Denny Hecker was a Twin Cities car dealer who lived too high, lied too much, and got over-extended. His various enterprises came crashing down around him during Great Recession. It was a perfect storm of self-imposed calamity, compounded by the bad economy.
The perfect storm included bankruptcy and criminal fraud charges, as well as a drunken driving arrest. To engage in a rather bad pun, the wheels fell off for the former auto magnate who once tried to buy the Minnesota Vikings.

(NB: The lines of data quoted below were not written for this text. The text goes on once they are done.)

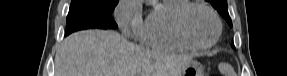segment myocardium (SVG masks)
Masks as SVG:
<instances>
[{"label":"myocardium","instance_id":"myocardium-1","mask_svg":"<svg viewBox=\"0 0 287 76\" xmlns=\"http://www.w3.org/2000/svg\"><path fill=\"white\" fill-rule=\"evenodd\" d=\"M193 8L204 9L213 17L215 21L216 28H217L216 34L213 37V39L208 43L200 44V43H196L192 41L185 30V27H184L185 17L188 14V12ZM173 24H174V30L177 36L179 37V39L191 49H197V50L209 49L217 43V41L219 40L222 34V22L218 14L210 6L204 3H201V2L188 1L183 6H181L175 13Z\"/></svg>","mask_w":287,"mask_h":76}]
</instances>
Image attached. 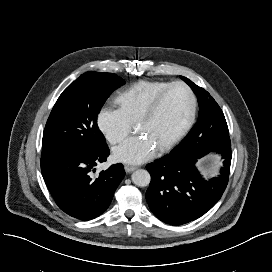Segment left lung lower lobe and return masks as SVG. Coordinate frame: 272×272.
<instances>
[{"label":"left lung lower lobe","instance_id":"left-lung-lower-lobe-1","mask_svg":"<svg viewBox=\"0 0 272 272\" xmlns=\"http://www.w3.org/2000/svg\"><path fill=\"white\" fill-rule=\"evenodd\" d=\"M217 152L224 166L216 178L205 180L196 168L198 159ZM231 146L223 149L177 146L170 154L146 166L151 182L146 200L161 221L182 225L210 210L221 198L229 178Z\"/></svg>","mask_w":272,"mask_h":272}]
</instances>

And yet even as his businesses ran on fumes and finally expired, Hecker kept digging himself into a bigger hole. This self-sabotage included attempts by Hecker and his newest girlfriend / wife to mislead the bankruptcy court about the extent of Hecker’s assets.

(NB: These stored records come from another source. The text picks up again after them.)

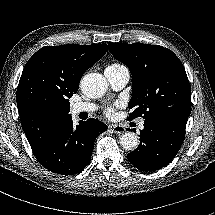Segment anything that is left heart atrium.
<instances>
[{
    "label": "left heart atrium",
    "mask_w": 215,
    "mask_h": 215,
    "mask_svg": "<svg viewBox=\"0 0 215 215\" xmlns=\"http://www.w3.org/2000/svg\"><path fill=\"white\" fill-rule=\"evenodd\" d=\"M105 114L108 117H112L114 115V108H112V107L107 108L106 111H105Z\"/></svg>",
    "instance_id": "1"
}]
</instances>
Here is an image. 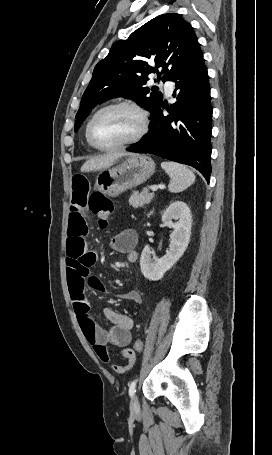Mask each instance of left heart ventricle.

Prison usually provides a reality check for people as self-indulgently willful as Denny Hecker. And that is indeed happening. This week the Star Tribune reported on the dose of “diesel therapy” Hecker is receiving, courtesy of the U.S. Bureau of Prisons.
The bureau is relocating Hecker to a different prison, this time in Pennsylvania. It’s the fourth time Hecker has been moved since he started serving his 10-year sentence in February.
Outside the walls, Hecker broke rules with impunity. The consequences come quicker, it seems, for rule violations inside, such as disregarding limits on phone calls.